What it was like to go from small town California to the University of Oregon

My town was known for ‘meth, death, and auto theft’

You look around and every single face you see is familiar. Whether it’s from sports, the art club, fellow classmates, or the person underneath you at your locker, you recognize every single face and can almost to a tee recall their full name and possibly any siblings they have also attending the school. This is what is is like to attend a small private school of less than 300 kids. I grew up in Central Valley California, a city called Modesto known for “meth, death, and auto theft”.

Don’t let that label fool you, there was more to the city than the Downtown scene where the crime rates were the highest, but the taco trucks were the best. Located off of highway 99 at a dead end off Sisk Road, lives Modesto Christian.

Starting in kindergarten to graduating high school, I invested 13 years of my life there.

Creating what I realize now, the most unique relationships ever. Not just in regards to friends but in almost every aspect — parents, teammates, teachers, staff, etc. I may not have enjoyed every second of my high school experience (did anyone?) but in the long run, my intimate and unique high school pushed me to reach beyond 240 people and more toward 24,000.

With all their differences high school and college will always be the two most memorable stages of my life.

There were how many people in your class?

Oh the joys of Gen Ed classes full of fresh peeps eager to pick the best seat out of 500. Contrary to your high school classrooms where your buddies surrounded you every way you looked and the teacher actually knew your name, college can be a bit lonely and impersonal at times.

This drastic transition from 30 classmates to 500 can be intimidating, but thanks to the non-credit discussion sections you can meet friends in your class in no time.

I don’t have to hang out with certain people if I don’t want you?

You love your high school friends and are sad to split ways but, it has to happen. Sweet sweet peer pressure of fitting in with your classmates, or else face inevitable shunning from your peers.

Welcome to college where if you don’t want to see someone, you simply don’t have to!

Feel free to be yourself because that is what will make you those true genuine friends that will (hopefully) last a lifetime.

So, the teachers don’t also coach a sports team?

In my hometown, those familiar faces that lecture you on neat handwriting and the proper use of the pythagorean theorem also take on the role of coach. There is nothing like your Biology teacher failing you on a test and then yelling at you to run around the track until your legs give out. Yet another example of close knit relationships in the small town high school experience.
In college, things work a little bit different. No more equal playtime, we are in it to win it. These teams are comprised of the best of the best, and only the best can coach them.

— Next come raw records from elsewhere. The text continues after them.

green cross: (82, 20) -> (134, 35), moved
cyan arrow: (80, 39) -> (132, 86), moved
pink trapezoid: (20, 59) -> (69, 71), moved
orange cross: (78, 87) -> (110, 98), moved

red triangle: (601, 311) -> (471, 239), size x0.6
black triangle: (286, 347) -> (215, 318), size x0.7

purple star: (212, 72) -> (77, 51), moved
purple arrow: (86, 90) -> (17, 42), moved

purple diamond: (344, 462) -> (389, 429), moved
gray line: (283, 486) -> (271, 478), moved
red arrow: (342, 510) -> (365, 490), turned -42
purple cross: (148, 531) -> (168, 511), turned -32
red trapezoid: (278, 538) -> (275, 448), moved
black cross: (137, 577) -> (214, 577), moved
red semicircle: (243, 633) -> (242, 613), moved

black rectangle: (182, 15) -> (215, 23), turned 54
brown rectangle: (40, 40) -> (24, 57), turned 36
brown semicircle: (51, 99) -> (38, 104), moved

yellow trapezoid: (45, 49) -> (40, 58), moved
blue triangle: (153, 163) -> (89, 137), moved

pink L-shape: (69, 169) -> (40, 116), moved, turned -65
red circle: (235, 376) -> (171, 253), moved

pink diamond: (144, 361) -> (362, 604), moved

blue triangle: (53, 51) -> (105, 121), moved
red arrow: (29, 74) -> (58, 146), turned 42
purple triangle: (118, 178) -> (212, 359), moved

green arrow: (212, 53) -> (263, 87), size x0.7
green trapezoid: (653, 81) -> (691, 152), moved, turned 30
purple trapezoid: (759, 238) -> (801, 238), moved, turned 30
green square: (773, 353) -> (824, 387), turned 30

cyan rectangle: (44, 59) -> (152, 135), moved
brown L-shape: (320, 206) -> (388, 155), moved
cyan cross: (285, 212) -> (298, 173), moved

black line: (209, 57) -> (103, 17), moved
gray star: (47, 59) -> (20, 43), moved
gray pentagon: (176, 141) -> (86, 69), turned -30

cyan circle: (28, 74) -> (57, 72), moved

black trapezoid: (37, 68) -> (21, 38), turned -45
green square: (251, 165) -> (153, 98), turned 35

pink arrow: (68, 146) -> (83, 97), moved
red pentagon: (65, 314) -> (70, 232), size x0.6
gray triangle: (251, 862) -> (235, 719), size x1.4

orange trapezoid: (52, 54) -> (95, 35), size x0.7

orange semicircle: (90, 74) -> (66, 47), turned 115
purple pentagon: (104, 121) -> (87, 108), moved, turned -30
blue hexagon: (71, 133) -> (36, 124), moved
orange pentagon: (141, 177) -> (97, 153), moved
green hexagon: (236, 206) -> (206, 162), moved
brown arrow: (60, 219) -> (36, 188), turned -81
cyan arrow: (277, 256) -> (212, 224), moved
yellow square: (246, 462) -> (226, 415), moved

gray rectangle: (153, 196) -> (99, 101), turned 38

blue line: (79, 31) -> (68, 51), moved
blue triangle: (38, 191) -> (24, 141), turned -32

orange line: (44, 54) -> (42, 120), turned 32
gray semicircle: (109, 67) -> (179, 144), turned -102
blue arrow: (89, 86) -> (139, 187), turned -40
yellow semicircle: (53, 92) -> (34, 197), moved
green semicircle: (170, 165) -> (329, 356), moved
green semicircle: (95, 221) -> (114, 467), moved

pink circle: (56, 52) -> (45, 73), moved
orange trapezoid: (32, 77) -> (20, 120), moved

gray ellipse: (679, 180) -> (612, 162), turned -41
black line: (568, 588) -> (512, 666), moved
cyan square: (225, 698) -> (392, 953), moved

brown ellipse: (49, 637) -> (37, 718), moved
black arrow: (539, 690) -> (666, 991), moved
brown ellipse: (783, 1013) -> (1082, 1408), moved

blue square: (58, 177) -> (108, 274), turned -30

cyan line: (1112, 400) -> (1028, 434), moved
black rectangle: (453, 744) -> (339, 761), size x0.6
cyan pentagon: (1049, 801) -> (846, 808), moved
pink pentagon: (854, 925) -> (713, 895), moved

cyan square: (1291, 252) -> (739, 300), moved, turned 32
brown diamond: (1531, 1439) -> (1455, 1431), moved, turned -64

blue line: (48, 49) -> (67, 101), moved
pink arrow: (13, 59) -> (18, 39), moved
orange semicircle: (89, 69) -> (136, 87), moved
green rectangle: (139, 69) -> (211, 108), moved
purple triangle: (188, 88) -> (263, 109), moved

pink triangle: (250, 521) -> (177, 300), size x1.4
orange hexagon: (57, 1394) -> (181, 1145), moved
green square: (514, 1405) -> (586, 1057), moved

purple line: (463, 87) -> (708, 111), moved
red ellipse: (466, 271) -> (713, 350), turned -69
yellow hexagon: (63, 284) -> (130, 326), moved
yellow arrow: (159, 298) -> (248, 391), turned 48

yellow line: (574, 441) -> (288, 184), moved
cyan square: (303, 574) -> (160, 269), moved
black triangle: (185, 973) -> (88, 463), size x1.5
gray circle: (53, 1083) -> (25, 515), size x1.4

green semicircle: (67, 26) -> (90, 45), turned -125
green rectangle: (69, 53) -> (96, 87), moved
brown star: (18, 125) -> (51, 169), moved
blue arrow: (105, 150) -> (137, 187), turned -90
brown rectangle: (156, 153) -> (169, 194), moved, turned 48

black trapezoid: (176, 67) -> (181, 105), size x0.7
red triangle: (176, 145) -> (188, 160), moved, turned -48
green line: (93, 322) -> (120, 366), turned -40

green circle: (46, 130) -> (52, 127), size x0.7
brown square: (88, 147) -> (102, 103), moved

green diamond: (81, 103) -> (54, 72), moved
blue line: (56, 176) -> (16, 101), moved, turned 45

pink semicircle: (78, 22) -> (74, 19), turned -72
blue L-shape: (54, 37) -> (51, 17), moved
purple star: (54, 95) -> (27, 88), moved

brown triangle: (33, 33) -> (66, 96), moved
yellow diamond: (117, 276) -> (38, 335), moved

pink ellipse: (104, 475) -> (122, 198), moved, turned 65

I don’t have a curfew anymore?

This may or may not apply to you, but for those less fortunate in high school we were restricted by the infamous c word. There might not be anything worse than leaving all your friends having a good time to go back home and munch while watching the snapchat stories upload one by one.

Welcome to college where no one really keeps track of your whereabouts. Party till the break of dawn or hibernate all weekend and binge watch Netflix. Either one sounds pretty enticing to college students. Regardless, you leave and return as freely as you’d like.

They did what last night?

That’s right, everyone in the town knows what happened and who did it. Word travels fast in a small town and even faster at a school of less than 300. A culture shock occurs when relocating to a school that adds a couple zeros onto that number. Rather than seeing every familiar face on the trip to class, you are amongst a crowd of complete strangers mixed in with the occasional acquaintance spotting — in that case you better run and scream their name as loud as you can so everyone else knows you have at least one friend!

Don’t worry too much about that embarrassing pick up line you tried to drop last night or not seeing the first step to a set of stairs walking into a party, trust me your peers have moved on. So scroll through those hilarious pictures you might not remember taking and prepare to do it all over again the next night. 

Sporting events are celebrated differently, friendships feel less forced, and can you even believe you used to have school for 7 hours a day, five days a week? College appears to be the ultimate dream, and while the cliquey friend groups and nosey peers make it difficult to enjoy a small school, the experience shaped me and prepared me for where I am today. I am thankful for the personal relationships with teachers that did more than teach, the spirit squad of 30 people at every sporting event, and for the small hometown I am from that pushed me to seek greater things.

I truly have a better appreciation for the roaring stands filled with tens of thousands of passionate fans, the 500 student class that made me feel minuscule, and the constant stream of unfamiliar faces I see as I walk to class.